A.Henri de Marne,
a Waitsfield, Vt., consultant on wood-frame
construction problems, responds: The reason
that the new mold is at the base of the walls and
in the corners is because these are the coldest
areas and because the air is stagnant in spite of
the fan you installed. There is basically nothing
wrong with what you did, and not killing the mold
on the masonry walls is not what caused the new
mold on the drywall; the mold on the concrete could
not grow through the fiberglass insulation and the
plastic vapor retarder.
However, I think it was a mistake to install a
fan. This obviously requires an air inlet
(generally on an opposite wall) and both are most
likely in window openings high up on the wall. This
has the effect of bringing in a fresh supply of
warm, moist air without creating air movement where
you need it most — at the base of the
walls and in the corners of the room.
It would be better to close all windows and
doors to the basement during the hot, muggy summer
months and run a dehumidifier with a humidistat.
This will remove unwanted moisture from the air.

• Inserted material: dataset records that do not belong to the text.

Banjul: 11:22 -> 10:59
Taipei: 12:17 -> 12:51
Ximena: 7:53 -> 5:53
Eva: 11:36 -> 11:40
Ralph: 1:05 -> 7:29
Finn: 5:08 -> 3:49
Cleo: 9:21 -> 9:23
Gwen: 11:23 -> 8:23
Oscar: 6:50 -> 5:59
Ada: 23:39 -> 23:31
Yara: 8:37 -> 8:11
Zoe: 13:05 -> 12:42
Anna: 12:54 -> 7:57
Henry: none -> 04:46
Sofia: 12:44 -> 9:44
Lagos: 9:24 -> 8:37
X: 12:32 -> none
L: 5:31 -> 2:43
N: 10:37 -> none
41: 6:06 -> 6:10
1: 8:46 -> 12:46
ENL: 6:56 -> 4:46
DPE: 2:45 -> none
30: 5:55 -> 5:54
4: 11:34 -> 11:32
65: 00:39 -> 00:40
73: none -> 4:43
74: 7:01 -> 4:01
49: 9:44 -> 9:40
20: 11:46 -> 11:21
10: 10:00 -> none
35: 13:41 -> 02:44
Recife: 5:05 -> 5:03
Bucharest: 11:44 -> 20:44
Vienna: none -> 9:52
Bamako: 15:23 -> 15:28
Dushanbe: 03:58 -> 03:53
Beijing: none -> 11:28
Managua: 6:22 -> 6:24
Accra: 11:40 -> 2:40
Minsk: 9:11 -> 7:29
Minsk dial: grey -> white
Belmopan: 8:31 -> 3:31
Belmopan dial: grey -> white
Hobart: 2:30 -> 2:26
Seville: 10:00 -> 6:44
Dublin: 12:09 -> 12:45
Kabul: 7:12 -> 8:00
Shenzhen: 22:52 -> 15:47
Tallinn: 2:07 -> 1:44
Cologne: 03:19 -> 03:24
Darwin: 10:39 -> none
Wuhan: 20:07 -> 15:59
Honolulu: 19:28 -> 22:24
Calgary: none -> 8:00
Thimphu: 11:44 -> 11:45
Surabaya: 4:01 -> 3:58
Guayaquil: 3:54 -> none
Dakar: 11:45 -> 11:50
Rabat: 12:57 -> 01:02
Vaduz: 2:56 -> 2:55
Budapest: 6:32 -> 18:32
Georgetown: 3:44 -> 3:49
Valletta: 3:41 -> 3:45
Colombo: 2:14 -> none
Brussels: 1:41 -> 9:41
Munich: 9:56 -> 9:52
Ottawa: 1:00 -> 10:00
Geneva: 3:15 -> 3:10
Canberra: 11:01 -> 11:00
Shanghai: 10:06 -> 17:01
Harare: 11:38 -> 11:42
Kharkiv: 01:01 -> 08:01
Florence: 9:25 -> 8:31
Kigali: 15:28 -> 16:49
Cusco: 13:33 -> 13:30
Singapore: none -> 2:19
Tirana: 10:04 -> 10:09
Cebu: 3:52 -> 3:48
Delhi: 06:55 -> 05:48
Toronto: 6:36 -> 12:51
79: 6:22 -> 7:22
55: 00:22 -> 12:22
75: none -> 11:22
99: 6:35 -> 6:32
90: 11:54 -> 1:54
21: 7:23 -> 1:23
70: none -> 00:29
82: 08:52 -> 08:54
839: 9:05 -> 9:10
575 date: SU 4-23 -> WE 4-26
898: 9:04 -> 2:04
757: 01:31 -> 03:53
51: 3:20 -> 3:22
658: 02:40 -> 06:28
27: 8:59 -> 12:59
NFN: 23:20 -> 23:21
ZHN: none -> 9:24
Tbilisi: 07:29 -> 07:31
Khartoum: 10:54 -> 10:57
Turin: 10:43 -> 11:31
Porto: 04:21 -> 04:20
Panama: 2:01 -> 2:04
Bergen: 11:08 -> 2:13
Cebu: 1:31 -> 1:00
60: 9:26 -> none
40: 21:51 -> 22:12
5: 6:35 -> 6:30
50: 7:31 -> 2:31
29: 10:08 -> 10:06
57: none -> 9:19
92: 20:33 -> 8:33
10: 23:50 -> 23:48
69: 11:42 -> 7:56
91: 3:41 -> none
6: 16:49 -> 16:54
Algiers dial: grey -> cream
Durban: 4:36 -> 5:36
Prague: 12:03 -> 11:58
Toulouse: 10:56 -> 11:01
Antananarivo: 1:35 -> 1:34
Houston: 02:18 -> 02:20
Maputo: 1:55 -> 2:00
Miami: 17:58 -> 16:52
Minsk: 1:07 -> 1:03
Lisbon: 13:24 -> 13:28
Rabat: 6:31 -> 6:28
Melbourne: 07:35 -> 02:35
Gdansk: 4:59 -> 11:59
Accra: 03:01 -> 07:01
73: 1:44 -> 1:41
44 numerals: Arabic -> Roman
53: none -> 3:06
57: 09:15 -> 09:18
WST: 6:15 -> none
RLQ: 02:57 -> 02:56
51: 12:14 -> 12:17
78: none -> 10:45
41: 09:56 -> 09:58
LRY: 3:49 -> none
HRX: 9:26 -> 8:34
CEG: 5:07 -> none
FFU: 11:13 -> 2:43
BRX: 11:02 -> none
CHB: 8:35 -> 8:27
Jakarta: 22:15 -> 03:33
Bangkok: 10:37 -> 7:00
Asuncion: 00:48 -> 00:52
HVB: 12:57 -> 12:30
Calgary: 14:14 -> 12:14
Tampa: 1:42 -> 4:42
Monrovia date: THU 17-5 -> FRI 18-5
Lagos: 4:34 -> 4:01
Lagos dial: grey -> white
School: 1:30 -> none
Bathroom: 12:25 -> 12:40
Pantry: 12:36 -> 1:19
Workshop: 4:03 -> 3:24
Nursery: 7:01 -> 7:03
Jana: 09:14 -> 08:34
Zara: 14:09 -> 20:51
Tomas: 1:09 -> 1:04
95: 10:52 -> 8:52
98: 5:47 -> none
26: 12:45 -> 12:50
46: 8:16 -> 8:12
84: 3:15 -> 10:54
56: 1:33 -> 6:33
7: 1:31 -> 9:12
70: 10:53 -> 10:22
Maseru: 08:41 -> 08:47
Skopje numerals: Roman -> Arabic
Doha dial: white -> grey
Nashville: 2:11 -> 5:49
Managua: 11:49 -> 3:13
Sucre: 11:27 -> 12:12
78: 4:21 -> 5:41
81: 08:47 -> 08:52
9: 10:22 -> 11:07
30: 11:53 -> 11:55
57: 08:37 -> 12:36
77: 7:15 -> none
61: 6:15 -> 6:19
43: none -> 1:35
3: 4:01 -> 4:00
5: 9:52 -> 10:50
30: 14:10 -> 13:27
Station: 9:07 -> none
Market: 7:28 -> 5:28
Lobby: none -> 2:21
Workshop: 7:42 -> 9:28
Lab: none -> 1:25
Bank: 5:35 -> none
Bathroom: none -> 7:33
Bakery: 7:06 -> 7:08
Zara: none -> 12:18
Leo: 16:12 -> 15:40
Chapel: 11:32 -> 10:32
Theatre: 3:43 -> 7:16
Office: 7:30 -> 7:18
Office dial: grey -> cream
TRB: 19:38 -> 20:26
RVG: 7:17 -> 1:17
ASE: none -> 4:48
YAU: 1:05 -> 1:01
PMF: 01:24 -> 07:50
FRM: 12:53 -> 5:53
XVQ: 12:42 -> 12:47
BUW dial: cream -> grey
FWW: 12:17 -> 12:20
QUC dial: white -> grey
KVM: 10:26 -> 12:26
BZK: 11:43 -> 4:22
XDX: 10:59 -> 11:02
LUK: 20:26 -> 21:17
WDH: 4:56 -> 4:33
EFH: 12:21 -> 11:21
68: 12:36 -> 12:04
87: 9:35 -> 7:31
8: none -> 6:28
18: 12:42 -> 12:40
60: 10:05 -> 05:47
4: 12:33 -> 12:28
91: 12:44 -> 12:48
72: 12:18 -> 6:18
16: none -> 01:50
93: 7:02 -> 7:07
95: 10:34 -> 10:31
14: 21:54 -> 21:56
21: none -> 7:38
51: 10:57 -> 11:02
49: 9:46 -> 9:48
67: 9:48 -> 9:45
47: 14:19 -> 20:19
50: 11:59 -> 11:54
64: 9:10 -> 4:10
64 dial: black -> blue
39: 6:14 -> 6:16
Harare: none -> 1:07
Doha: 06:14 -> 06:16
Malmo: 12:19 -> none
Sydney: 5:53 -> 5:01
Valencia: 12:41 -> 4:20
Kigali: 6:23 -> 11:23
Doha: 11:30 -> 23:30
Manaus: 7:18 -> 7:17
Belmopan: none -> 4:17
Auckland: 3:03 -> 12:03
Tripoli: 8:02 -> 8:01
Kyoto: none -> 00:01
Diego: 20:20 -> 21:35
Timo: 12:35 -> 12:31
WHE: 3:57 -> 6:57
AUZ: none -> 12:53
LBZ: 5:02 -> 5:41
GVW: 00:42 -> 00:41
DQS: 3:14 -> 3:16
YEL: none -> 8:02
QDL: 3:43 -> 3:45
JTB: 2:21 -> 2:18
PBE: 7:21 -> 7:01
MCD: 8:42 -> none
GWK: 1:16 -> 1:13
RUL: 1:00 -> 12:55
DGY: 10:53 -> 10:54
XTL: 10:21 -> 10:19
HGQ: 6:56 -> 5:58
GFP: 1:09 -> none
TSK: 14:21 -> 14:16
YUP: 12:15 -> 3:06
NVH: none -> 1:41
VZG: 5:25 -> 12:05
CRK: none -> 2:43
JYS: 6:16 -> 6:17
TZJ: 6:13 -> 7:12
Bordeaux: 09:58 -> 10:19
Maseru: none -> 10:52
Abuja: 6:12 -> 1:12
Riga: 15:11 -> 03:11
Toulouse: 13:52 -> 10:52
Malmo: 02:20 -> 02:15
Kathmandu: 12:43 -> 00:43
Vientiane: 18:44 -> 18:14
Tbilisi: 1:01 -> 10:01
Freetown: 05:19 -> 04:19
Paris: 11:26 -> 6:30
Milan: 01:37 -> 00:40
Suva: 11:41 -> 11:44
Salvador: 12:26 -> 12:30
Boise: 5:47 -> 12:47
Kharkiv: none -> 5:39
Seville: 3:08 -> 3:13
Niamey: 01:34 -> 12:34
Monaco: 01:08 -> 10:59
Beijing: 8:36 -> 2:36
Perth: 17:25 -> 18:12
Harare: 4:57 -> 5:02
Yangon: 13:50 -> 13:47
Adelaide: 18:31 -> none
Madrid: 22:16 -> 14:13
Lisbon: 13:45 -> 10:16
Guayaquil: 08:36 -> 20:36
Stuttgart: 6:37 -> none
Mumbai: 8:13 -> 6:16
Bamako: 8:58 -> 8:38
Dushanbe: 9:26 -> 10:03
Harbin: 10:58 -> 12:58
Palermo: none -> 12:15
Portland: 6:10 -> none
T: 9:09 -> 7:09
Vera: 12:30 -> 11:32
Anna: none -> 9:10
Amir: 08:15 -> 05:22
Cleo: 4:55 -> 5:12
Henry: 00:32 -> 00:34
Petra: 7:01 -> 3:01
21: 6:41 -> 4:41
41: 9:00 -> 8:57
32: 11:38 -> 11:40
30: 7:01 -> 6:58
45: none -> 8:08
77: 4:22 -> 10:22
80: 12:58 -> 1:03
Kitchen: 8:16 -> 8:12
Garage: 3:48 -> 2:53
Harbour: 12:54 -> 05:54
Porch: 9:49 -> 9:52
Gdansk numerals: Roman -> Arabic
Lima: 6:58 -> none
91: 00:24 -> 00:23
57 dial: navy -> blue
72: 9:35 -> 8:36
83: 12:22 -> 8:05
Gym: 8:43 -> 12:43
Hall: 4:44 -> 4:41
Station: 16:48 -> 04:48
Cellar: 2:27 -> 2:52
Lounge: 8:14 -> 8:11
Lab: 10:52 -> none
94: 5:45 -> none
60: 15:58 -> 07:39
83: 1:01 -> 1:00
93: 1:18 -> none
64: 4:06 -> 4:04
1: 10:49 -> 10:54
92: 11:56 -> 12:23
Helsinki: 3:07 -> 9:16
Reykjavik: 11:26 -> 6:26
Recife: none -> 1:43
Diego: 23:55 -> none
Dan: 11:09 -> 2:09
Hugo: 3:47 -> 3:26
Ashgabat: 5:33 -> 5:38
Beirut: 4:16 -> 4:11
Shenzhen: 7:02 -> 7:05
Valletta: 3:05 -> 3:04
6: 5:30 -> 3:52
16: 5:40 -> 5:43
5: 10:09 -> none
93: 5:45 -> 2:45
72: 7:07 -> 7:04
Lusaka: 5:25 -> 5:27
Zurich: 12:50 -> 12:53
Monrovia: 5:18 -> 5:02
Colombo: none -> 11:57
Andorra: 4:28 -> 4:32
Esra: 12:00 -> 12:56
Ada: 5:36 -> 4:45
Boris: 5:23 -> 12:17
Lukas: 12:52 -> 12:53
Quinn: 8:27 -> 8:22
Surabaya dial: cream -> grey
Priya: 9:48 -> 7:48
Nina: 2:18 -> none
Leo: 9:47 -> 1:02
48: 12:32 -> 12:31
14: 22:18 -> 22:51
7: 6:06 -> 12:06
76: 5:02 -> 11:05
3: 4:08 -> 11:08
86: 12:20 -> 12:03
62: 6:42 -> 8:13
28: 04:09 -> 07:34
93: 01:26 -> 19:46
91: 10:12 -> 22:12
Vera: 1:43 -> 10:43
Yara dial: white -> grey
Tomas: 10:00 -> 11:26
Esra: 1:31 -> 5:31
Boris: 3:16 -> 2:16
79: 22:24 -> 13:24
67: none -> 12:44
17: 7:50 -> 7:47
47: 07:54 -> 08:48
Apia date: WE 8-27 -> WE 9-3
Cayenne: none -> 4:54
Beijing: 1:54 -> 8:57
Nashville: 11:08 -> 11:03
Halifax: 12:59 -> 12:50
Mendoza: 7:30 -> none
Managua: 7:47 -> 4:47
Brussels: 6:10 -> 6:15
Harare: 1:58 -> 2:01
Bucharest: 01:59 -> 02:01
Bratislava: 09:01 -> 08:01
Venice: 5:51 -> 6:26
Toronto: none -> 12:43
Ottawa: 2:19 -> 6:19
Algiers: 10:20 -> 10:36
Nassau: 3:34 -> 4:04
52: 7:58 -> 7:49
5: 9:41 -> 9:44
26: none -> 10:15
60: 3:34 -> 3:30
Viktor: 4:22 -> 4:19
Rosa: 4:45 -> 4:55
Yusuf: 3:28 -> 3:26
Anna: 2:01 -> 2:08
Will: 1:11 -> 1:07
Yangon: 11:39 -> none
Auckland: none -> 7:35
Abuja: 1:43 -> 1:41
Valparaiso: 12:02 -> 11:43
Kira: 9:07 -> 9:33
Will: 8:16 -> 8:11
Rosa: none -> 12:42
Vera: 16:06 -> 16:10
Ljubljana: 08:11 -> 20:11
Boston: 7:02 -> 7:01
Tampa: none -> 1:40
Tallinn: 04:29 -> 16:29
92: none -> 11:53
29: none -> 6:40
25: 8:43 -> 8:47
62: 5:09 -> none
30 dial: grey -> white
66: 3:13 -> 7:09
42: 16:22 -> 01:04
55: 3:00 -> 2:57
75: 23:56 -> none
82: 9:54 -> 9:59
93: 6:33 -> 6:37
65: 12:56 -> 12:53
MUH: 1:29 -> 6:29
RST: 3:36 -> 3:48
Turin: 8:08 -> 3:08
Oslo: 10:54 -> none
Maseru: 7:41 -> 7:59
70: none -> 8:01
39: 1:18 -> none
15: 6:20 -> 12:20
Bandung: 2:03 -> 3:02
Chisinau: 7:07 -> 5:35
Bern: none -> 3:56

There is no harm in circulating air within the room
with a fan, and the owners can still open the
windows for natural ventilation on dry, breezy days
if they wish. You should kill the mold either by
spraying the moldy areas lightly with a mixture of
equal parts water and fresh Clorox bleach or by
rubbing them gently with a sponge dampened with the
same solution.
It would have been better to adhere rigid
insulation over the entire concrete wall surface,
then install the furring strips, to avoid the
thermal short circuits now happening through the
wood strips.
For the pony wall, instead of using studs and
fiberglass, why not fasten a layer of 2-inch rigid
insulation over the existing drywall as a
wainscoting, then cover it with drywall or paneling
and top it off with a display shelf?